YOU can make a good shoot turn bad by doing or saying the wrong thing after its over, but a bad shoot will always be bad no matter what you did before during or after...

So whatever the trigger pull is, or who made it that way, if you were within the scope of the law to have fired, then you are legal... If you shouldn't have fired anyway, then it doesnt matter what you were firing. cause whether it was a cannon with a 6' fuse or it was a IPSC open class race gun, your still going to be tried for murder...

And as to the civil case, no matter what you are going to be sued. even if the bad guy had a functional machine gun and fired 50 rounds at you first and its all on video, the family is going to sue.

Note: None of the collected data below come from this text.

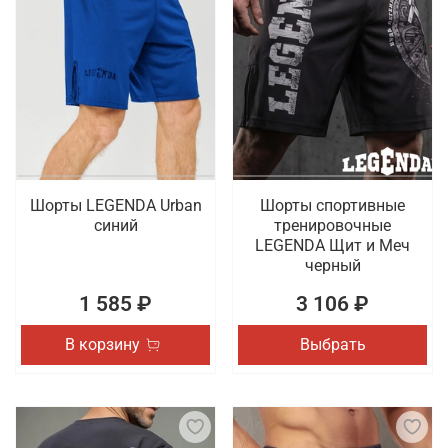
Шорты LEGENDA Urban
Шорты спортивные
синий
тренировочные
LEGENDA Щит и Меч
черный
1 585 ₽
3 106 ₽
В корзину
Выбрать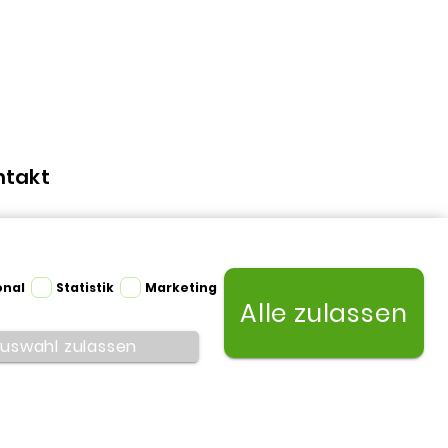
ntakt
Frykdalsbacken 12
info@printshape.at
onal
Statistik
Marketing
Alle zulassen
uswahl zulassen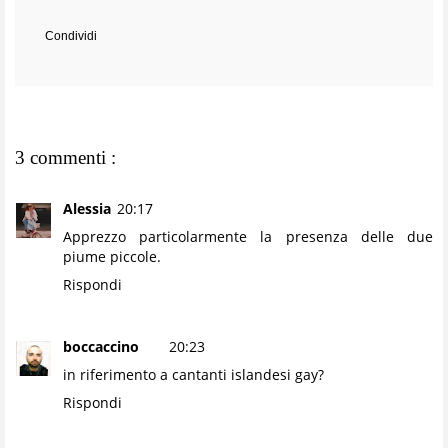
Condividi
3 commenti :
Alessia
20:17
Apprezzo particolarmente la presenza delle due
piume piccole.
Rispondi
boccaccino
20:23
in riferimento a cantanti islandesi gay?
Rispondi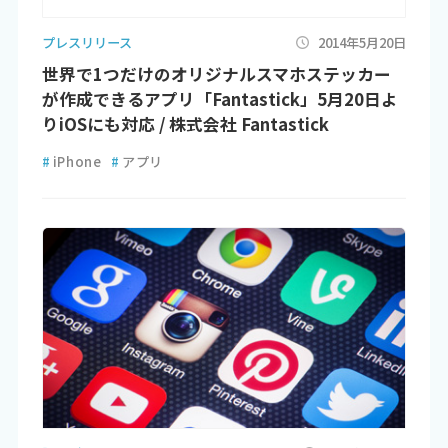
プレスリリース
2014年5月20日
世界で1つだけのオリジナルスマホステッカー
が作成できるアプリ「Fantastick」5月20日よ
りiOSにも対応 / 株式会社 Fantastick
#
iPhone
#
アプリ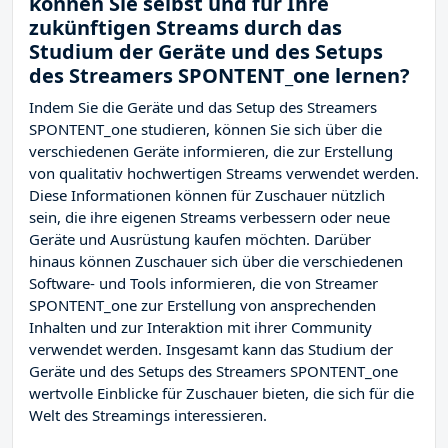
können Sie selbst und für Ihre
zukünftigen Streams durch das
Studium der Geräte und des Setups
des Streamers SPONTENT_one lernen?
Indem Sie die Geräte und das Setup des Streamers
SPONTENT_one studieren, können Sie sich über die
verschiedenen Geräte informieren, die zur Erstellung
von qualitativ hochwertigen Streams verwendet werden.
Diese Informationen können für Zuschauer nützlich
sein, die ihre eigenen Streams verbessern oder neue
Geräte und Ausrüstung kaufen möchten. Darüber
hinaus können Zuschauer sich über die verschiedenen
Software- und Tools informieren, die von Streamer
SPONTENT_one zur Erstellung von ansprechenden
Inhalten und zur Interaktion mit ihrer Community
verwendet werden. Insgesamt kann das Studium der
Geräte und des Setups des Streamers SPONTENT_one
wertvolle Einblicke für Zuschauer bieten, die sich für die
Welt des Streamings interessieren.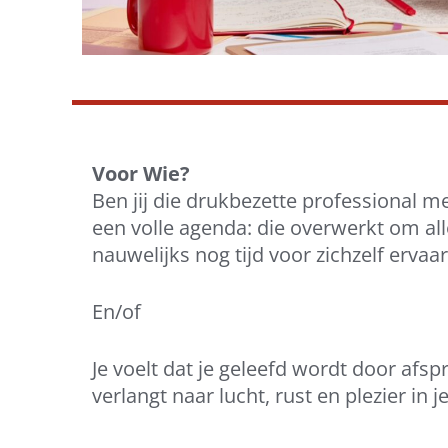
Voor Wie?
Ben jij die drukbezette professional m
een volle agenda:
die overwerkt om alle
nauwelijks nog tijd voor zichzelf ervaar
En/of
Je voelt dat je geleefd wordt door afsp
verlangt naar lucht, rust en plezier in j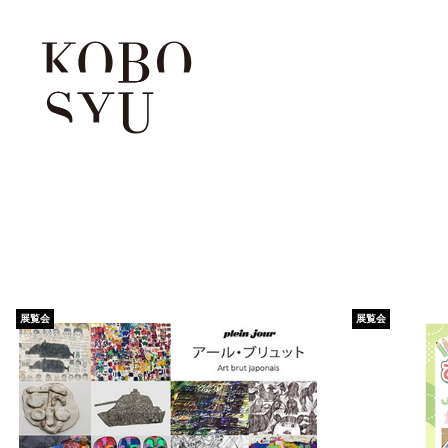
展覧会
展覧会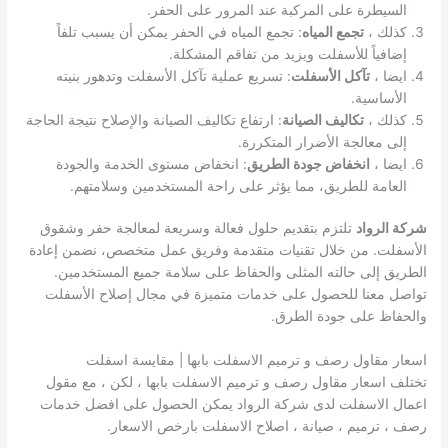
السيطرة على المركبة عند المرور على الحفر.
كذلك ،
تجمع المياه
: تجمع المياه في الحفر يمكن أن يسبب تلفاً
إضافياً للأسفلت ويزيد من تفاقم المشكلة.
ايضا ،
تآكل الأسفلت
: تسريع عملية تآكل الأسفلت وتدهور بنيته
الأساسية.
كذلك ،
تكاليف الصيانة
: ارتفاع تكاليف الصيانة والإصلاح نتيجة الحاجة
إلى معالجة الأضرار المتكررة.
ايضا ،
انخفاض جودة الطريق
: انخفاض مستوى الخدمة والجودة
العامة للطريق، مما يؤثر على راحة المستخدمين وسلامتهم.
شركة الرواد
تلتزم بتقديم حلول فعالة وسريعة لمعالجة حفر وشقوق
الأسفلت. من خلال تقنيات متقدمة وفريق عمل متخصص، نضمن إعادة
الطريق إلى حالته المثلى والحفاظ على سلامة جميع المستخدمين.
تواصل معنا للحصول على خدمات متميزة في مجال إصلاح الأسفلت
والحفاظ على جودة الطرق.
اسعار مقاول رصف و ترميم الاسفلت بابها | مقايسة اسفلت
تختلف اسعار مقاول رصف و ترميم الاسفلت بابها ، لكن ، مع مقول
اعمال الاسفلت لدى شركة الرواد يمكن الحصول على افضل خدمات
رصف ، ترميم ، صيانة ، اصلاح الاسفلت بارخص الاسعار.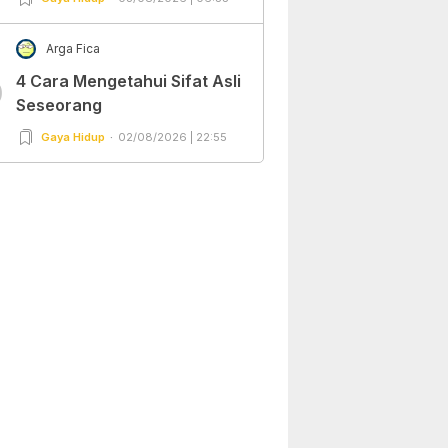
Arga Fica
4 Cara Mengetahui Sifat Asli
0
Seseorang
Gaya Hidup
02/08/2026 | 22:55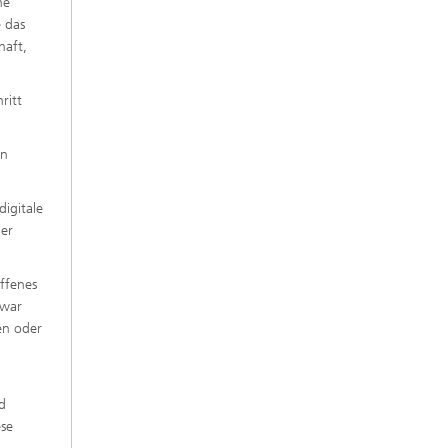
he
 das
haft,
ritt
en
igitale
der
offenes
zwar
en oder
nd
se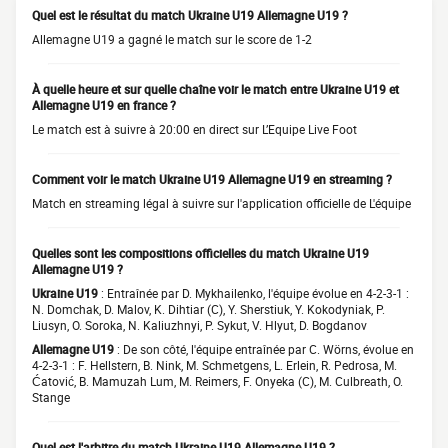
Quel est le résultat du match Ukraine U19 Allemagne U19 ?
Allemagne U19 a gagné le match sur le score de 1-2
À quelle heure et sur quelle chaîne voir le match entre Ukraine U19 et
Allemagne U19 en france ?
Le match est à suivre à 20:00 en direct sur L’Equipe Live Foot
Comment voir le match Ukraine U19 Allemagne U19 en streaming ?
Match en streaming légal à suivre sur l'application officielle de L'équipe
Quelles sont les compositions officielles du match Ukraine U19
Allemagne U19 ?
Ukraine U19
: Entraînée par D. Mykhailenko, l'équipe évolue en 4-2-3-1 :
N. Domchak, D. Malov, K. Dihtiar (C), Y. Sherstiuk, Y. Kokodyniak, P.
Liusyn, O. Soroka, N. Kaliuzhnyi, P. Sykut, V. Hlyut, D. Bogdanov
Allemagne U19
: De son côté, l'équipe entraînée par C. Wörns, évolue en
4-2-3-1 : F. Hellstern, B. Nink, M. Schmetgens, L. Erlein, R. Pedrosa, M.
Ćatović, B. Mamuzah Lum, M. Reimers, F. Onyeka (C), M. Culbreath, O.
Stange
Quel est l'arbitre du match Ukraine U19 Allemagne U19 ?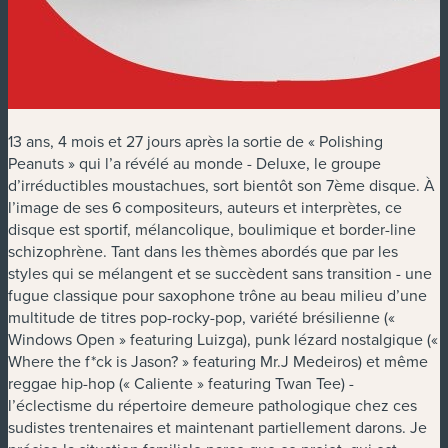
13 ans, 4 mois et 27 jours après la sortie de « Polishing
Peanuts » qui l’a révélé au monde - Deluxe, le groupe
d’irréductibles moustachues, sort bientôt son 7ème disque. À
l’image de ses 6 compositeurs, auteurs et interprètes, ce
disque est sportif, mélancolique, boulimique et border-line
schizophrène. Tant dans les thèmes abordés que par les
styles qui se mélangent et se succèdent sans transition - une
fugue classique pour saxophone trône au beau milieu d’une
multitude de titres pop-rocky-pop, variété brésilienne («
Windows Open » featuring Luizga), punk lézard nostalgique («
Where the f*ck is Jason? » featuring Mr.J Medeiros) et même
reggae hip-hop (« Caliente » featuring Twan Tee) -
l’éclectisme du répertoire demeure pathologique chez ces
sudistes trentenaires et maintenant partiellement darons. Je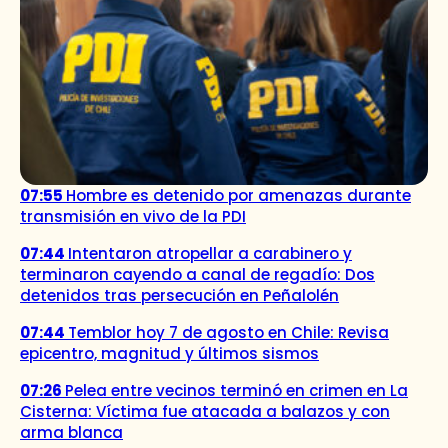
07:55
Hombre es detenido por amenazas durante
transmisión en vivo de la PDI
07:44
Intentaron atropellar a carabinero y
terminaron cayendo a canal de regadío: Dos
detenidos tras persecución en Peñalolén
07:44
Temblor hoy 7 de agosto en Chile: Revisa
epicentro, magnitud y últimos sismos
07:26
Pelea entre vecinos terminó en crimen en La
Cisterna: Víctima fue atacada a balazos y con
arma blanca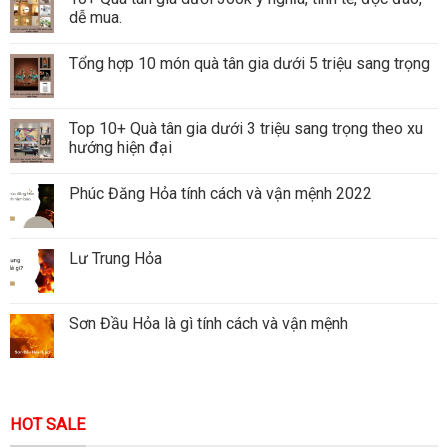
dễ mua.
Tổng hợp 10 món quà tân gia dưới 5 triệu sang trọng
Top 10+ Quà tân gia dưới 3 triệu sang trọng theo xu
hướng hiện đại
Phúc Đăng Hỏa tính cách và vận mệnh 2022
Lư Trung Hỏa
Sơn Đầu Hỏa là gì tính cách và vận mệnh
HOT SALE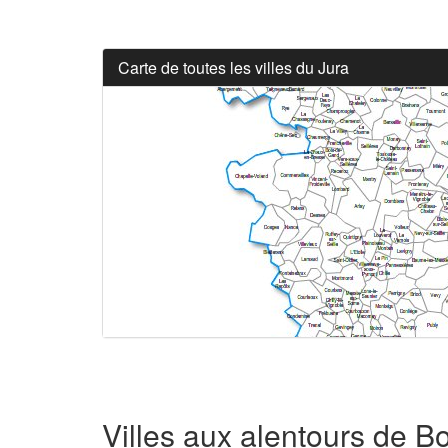
Carte de toutes les villes du Jura
Villes aux alentours de B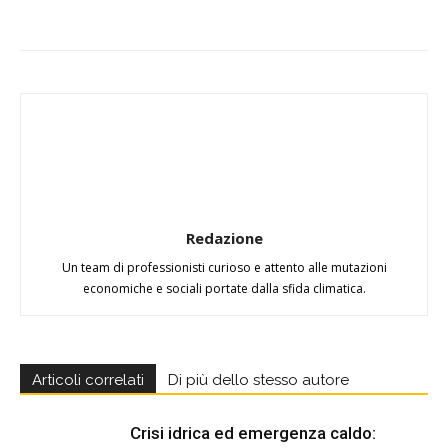
Redazione
Un team di professionisti curioso e attento alle mutazioni
economiche e sociali portate dalla sfida climatica.
Articoli correlati
Di più dello stesso autore
Crisi idrica ed emergenza caldo: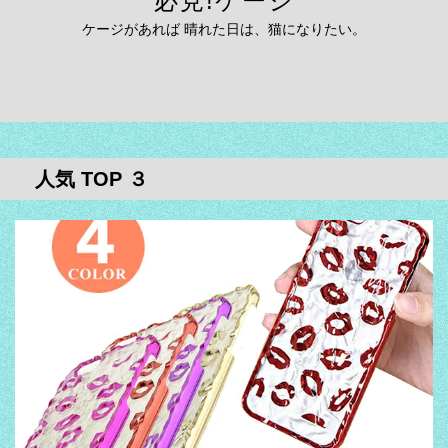
必見!ケージ
ケージがあれば 晴れた日は、猫になりたい。
人気 TOP ３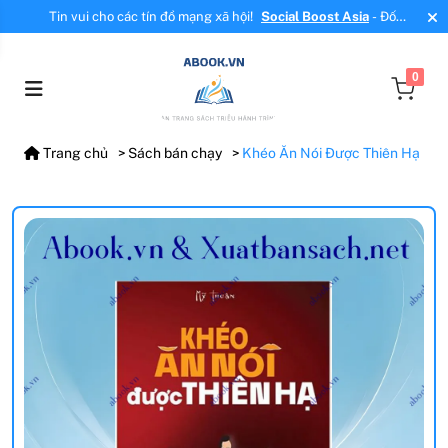
Tin vui cho các tín đồ mạng xã hội!
Social Boost Asia
- Đối
tác mới, cung cấp dịch vụ tăng tương tác, tăng follow uy tín!
0
Trang chủ
Sách bán chạy
Khéo Ăn Nói Được Thiên Hạ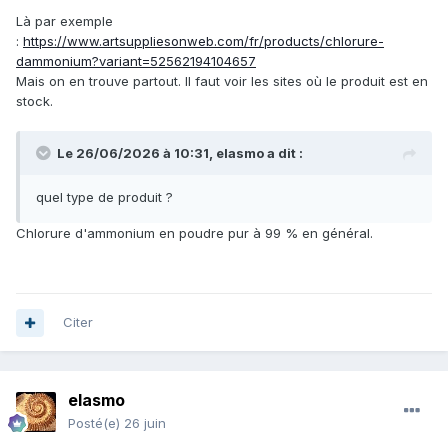
Là par exemple
:
https://www.artsuppliesonweb.com/fr/products/chlorure-
dammonium?variant=52562194104657
Mais on en trouve partout. Il faut voir les sites où le produit est en
stock.
Le 26/06/2026 à 10:31,
elasmo
a dit :
quel type de produit ?
Chlorure d'ammonium en poudre pur à 99 % en général.
Citer
elasmo
Posté(e)
26 juin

Use what you can shoot well so you dont miss, train to follow the rule about the booger hook on the bang switch and know the law. Thats the best defense on how to stay out of court, civilian or LEO, follow those three things and always think about them.
 
And as to the civil case, no matter what you are going to be sued

I hadn't considered it to be a 100% likelihood, but I don't doubt what you're saying. It's very disconcerting though.
 
Sad indeed. I like my 3.5 connector, but not enough to make it, and not the situation, the focus of any lawsuit...
 
The bottom line that, so far, everyone here has missed: a gun is an inanimate object. No gun, no matter how light the trigger pull, can go off without the trigger being pulled. There is no such thing as an unsafe gun, only an unsafe shooter!